MediaPipe FaceStylizer: Lightweight Face Stylization with Few-Shot Learning
Augmented reality (AR) experiences that use real-time face feature generation and editing functions have become increasingly popular in recent years. These experiences, found in mobile apps, short videos, virtual reality, and gaming, have created a demand for lightweight face generation and editing models. Enter MediaPipe FaceStylizer, an efficient solution for face stylization that overcomes the challenges of complexity and data efficiency while adhering to Google’s responsible AI principles.
The Model: Face Generator and Encoder
MediaPipe FaceStylizer is composed of a face generator and a face encoder. The face generator utilizes generative adversarial network (GAN) techniques to create high-quality images. The face encoder acts as GAN inversion, mapping images into latent code for the generator. To ensure high generation quality, we designed a mobile-friendly synthesis network for the face generator, featuring auxiliary heads that convert features to RGB at each level of the generator. Loss functions were carefully designed for these auxiliary heads, which, along with common GAN loss functions, distill the student generator from the teacher StyleGAN model, resulting in a lightweight model with maintained quality.
Few-Shot Face Stylization
To adapt the MediaPipe FaceStylizer to different styles, we created an end-to-end pipeline that enables users to fine-tune the model with just a few examples. During the fine-tuning process, the encoder module is frozen, and only the generator is adjusted. By sampling multiple latent codes close to the encoding output of the input style images, the generator learns to reconstruct images of a person’s face in the chosen style. With this customization, the FaceStylizer can stylize test images of real human faces.
Generator: BlazeStyleGAN
Based on the widely-used StyleGAN model, the BlazeStyleGAN generator was designed for efficient on-device face generation. The generator reduces complexity by decreasing the latent feature dimension and designing multiple auxiliary heads to evaluate perceptual quality from coarse to fine. This design allows for the maintenance of high visual quality while reducing artifacts from the teacher model. By distilling the BlazeStyleGAN model from the teacher StyleGAN model, we transfer the high fidelity generation capability and mitigate artifacts.
Efficient GAN Inversion with Encoder
To support image-to-image stylization, an efficient GAN inversion encoder was introduced, mapping input images to the latent space of the generator. This encoder, defined by a MobileNet V2 backbone, performs well with natural face images. The loss function combines image perceptual quality, style similarity, embedding distance, and L1 loss between input and reconstructed images.

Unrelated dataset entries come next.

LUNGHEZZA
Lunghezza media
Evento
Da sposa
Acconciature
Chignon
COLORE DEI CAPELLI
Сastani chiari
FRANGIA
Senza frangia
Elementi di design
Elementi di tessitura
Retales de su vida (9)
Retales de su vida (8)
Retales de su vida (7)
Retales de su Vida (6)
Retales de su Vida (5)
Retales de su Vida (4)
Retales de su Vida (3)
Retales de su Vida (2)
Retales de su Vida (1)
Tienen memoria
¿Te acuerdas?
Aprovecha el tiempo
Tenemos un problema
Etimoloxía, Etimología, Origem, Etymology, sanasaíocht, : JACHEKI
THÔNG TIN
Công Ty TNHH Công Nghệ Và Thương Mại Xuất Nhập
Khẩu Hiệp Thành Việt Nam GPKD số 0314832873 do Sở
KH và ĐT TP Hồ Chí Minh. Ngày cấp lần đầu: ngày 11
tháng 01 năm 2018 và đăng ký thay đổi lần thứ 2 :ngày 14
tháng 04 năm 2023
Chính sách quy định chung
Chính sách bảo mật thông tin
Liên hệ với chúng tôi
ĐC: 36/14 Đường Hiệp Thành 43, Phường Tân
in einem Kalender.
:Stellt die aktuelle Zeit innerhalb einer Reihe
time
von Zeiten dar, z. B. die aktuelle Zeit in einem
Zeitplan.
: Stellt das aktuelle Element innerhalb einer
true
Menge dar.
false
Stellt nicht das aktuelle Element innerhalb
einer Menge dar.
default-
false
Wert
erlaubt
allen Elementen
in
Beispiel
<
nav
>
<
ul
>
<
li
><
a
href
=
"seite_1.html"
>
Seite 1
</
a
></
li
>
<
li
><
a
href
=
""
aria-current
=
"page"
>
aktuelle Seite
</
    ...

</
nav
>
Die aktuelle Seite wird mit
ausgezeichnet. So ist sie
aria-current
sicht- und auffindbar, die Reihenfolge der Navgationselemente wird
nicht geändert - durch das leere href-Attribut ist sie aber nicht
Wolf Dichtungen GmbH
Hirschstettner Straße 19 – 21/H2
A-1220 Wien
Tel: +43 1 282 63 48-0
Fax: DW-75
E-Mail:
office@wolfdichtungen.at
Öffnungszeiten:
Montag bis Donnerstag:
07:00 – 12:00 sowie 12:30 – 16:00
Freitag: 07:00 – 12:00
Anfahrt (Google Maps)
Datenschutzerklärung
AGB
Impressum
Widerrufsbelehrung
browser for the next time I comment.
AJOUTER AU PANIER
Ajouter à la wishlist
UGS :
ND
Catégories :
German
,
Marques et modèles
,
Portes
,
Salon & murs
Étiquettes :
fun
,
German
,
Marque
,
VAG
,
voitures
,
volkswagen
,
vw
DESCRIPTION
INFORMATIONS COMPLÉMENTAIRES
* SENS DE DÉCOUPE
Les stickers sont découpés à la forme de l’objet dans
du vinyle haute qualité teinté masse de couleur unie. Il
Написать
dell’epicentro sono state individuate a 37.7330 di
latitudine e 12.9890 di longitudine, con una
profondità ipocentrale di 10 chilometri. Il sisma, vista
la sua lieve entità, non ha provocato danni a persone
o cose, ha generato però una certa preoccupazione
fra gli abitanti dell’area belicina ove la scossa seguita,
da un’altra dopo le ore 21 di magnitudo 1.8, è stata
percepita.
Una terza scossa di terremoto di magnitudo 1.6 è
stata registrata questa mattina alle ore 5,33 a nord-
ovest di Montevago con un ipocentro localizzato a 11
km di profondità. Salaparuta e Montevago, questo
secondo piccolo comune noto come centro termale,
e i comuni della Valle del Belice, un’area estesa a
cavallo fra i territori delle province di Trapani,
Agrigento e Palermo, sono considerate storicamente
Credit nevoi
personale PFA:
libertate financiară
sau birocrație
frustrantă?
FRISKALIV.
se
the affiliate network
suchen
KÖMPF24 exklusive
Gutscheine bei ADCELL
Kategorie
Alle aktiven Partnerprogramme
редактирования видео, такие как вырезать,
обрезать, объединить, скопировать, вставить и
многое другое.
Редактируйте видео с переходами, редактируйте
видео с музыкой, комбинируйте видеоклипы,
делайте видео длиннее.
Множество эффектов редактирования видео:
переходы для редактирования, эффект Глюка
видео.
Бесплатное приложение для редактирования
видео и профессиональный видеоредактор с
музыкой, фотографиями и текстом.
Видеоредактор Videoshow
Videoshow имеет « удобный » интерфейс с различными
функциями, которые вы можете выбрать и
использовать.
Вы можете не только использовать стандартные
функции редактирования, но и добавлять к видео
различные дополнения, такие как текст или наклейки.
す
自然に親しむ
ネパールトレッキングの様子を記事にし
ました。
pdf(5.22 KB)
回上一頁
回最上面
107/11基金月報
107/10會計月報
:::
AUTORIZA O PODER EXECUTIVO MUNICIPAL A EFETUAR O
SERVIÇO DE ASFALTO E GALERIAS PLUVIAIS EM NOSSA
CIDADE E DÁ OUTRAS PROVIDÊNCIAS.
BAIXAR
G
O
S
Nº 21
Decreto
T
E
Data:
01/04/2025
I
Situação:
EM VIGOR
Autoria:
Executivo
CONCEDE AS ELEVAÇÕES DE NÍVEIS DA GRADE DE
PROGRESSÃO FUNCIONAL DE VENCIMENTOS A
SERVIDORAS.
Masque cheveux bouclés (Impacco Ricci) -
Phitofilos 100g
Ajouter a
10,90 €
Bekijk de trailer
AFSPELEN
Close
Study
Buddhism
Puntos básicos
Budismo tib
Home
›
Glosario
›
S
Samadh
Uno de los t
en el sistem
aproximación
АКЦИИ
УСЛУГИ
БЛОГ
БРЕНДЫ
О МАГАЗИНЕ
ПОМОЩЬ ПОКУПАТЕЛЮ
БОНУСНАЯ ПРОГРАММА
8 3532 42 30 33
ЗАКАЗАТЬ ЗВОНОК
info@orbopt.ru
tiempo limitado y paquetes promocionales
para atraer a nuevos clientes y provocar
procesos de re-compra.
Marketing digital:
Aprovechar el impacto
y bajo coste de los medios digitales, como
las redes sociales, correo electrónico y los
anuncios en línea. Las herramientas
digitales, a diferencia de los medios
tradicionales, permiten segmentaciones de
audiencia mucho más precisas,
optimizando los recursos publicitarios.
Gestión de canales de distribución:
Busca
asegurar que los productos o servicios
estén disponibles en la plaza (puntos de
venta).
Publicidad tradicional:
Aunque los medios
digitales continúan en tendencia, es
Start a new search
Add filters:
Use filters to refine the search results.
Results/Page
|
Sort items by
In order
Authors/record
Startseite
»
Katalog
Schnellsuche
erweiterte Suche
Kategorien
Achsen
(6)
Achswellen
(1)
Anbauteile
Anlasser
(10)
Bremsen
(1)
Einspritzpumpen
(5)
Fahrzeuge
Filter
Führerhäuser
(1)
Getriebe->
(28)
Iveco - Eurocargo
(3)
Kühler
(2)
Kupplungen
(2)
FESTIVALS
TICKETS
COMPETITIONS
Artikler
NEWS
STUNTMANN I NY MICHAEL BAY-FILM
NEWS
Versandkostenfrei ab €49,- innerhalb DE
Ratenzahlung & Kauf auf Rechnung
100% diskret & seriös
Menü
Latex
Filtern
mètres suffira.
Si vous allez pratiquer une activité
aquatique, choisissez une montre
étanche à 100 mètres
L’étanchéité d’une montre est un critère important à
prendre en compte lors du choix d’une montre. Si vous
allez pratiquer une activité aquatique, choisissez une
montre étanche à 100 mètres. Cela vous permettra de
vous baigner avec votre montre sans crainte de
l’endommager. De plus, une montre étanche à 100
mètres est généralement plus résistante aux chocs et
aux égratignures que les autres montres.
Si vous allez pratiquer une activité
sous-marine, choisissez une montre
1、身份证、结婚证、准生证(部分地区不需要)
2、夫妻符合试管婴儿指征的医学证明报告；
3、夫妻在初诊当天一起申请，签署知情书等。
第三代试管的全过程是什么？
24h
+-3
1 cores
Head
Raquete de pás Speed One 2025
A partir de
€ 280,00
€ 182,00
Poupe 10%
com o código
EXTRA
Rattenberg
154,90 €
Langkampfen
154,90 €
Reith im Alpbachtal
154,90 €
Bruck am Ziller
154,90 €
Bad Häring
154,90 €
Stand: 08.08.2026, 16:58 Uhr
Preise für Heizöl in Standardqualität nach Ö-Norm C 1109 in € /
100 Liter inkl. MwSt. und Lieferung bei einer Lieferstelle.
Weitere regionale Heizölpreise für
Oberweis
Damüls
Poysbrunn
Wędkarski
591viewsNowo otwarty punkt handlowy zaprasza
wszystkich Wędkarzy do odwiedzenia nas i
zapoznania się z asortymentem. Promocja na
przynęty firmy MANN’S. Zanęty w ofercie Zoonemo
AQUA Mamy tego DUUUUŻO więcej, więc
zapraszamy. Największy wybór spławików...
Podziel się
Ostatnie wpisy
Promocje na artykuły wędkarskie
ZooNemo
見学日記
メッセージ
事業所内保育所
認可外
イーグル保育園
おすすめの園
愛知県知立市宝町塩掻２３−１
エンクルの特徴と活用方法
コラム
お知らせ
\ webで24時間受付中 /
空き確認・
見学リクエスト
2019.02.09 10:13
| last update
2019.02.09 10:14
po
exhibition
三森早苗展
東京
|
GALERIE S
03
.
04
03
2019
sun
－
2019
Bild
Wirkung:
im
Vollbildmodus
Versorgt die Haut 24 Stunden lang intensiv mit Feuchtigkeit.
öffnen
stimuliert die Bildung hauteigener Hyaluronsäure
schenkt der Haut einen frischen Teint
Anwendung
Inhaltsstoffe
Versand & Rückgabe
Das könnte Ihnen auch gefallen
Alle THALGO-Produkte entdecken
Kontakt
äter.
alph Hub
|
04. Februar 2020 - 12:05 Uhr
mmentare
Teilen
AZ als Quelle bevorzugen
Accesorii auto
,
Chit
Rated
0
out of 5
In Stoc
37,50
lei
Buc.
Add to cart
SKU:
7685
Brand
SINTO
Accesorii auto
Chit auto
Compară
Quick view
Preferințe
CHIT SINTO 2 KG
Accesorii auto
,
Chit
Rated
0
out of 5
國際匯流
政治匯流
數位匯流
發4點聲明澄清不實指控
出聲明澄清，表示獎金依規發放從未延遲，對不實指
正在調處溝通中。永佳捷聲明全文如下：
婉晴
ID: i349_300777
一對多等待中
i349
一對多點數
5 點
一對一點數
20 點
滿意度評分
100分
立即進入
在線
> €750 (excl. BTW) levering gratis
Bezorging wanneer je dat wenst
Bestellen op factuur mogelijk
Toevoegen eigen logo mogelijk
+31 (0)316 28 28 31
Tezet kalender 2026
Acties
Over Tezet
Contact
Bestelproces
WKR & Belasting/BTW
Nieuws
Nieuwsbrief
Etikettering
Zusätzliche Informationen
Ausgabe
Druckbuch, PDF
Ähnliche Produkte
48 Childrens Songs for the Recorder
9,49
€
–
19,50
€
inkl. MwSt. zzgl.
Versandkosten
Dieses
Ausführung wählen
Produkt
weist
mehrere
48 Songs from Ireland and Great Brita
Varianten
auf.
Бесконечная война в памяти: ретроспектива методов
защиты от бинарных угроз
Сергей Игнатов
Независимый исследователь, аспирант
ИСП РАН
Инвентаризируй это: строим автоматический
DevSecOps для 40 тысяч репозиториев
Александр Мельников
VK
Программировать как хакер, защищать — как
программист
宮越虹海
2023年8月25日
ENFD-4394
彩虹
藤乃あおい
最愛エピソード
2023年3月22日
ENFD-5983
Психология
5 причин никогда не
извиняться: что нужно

On-Device Performance and Fairness Evaluation
The MediaPipe FaceStylizer was benchmarked for parameter numbers, computing FLOPs, and inference time on various devices. Both BlazeStyleGAN-256 and BlazeStyleGAN-512 achieved real-time performance on GPU devices, and BlazeStyleGAN-256 performed well on iOS devices’ CPUs. Moreover, fairness evaluation demonstrated the model’s balanced performance across different human faces.
Face Stylization Visualization
Finally, the effectiveness of the MediaPipe FaceStylizer was demonstrated through face stylization visualization. Using style and natural face images, the FaceStylizer produced high-quality stylization results, blending the characteristics of both inputs.
With MediaPipe FaceStylizer, users can enjoy lightweight and customizable face stylization with few-shot learning. The model’s efficiency, quality, and responsible AI guiding principles make it a valuable tool for AR experiences, gaming, and more.